#### Assigned task
Look through the material below. Copy every line with the string "กษณะของสภาพธรรมท" in it.
**** Data section
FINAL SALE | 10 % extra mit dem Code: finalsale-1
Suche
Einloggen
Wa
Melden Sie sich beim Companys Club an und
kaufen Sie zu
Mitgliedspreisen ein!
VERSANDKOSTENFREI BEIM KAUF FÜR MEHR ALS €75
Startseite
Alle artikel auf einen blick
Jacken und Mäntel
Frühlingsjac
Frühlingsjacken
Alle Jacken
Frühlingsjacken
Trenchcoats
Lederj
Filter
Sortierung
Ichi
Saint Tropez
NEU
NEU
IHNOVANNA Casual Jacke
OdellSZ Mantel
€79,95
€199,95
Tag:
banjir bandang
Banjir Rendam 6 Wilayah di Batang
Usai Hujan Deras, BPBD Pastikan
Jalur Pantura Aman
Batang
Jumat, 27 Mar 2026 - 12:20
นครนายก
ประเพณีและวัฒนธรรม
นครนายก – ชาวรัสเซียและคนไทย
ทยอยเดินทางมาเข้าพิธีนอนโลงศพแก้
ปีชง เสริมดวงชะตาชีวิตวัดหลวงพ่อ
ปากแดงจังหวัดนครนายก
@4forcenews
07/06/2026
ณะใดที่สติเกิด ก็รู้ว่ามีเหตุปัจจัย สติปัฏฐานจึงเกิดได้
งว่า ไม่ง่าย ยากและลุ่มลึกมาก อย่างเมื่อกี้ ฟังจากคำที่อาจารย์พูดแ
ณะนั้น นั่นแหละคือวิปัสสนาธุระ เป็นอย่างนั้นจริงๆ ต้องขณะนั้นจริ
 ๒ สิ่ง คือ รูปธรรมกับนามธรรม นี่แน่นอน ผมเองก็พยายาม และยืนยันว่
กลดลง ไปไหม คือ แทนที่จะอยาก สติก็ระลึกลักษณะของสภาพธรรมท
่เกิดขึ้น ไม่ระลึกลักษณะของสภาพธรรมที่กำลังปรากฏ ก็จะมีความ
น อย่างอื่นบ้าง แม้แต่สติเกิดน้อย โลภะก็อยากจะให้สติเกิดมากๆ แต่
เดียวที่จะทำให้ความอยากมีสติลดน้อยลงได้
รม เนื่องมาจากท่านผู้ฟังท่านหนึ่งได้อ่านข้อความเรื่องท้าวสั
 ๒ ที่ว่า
********
#### Your response
กลดลง ไปไหม คือ แทนที่จะอยาก สติก็ระลึกลักษณะของสภาพธรรมท
่เกิดขึ้น ไม่ระลึกลักษณะของสภาพธรรมที่กำลังปรากฏ ก็จะมีความ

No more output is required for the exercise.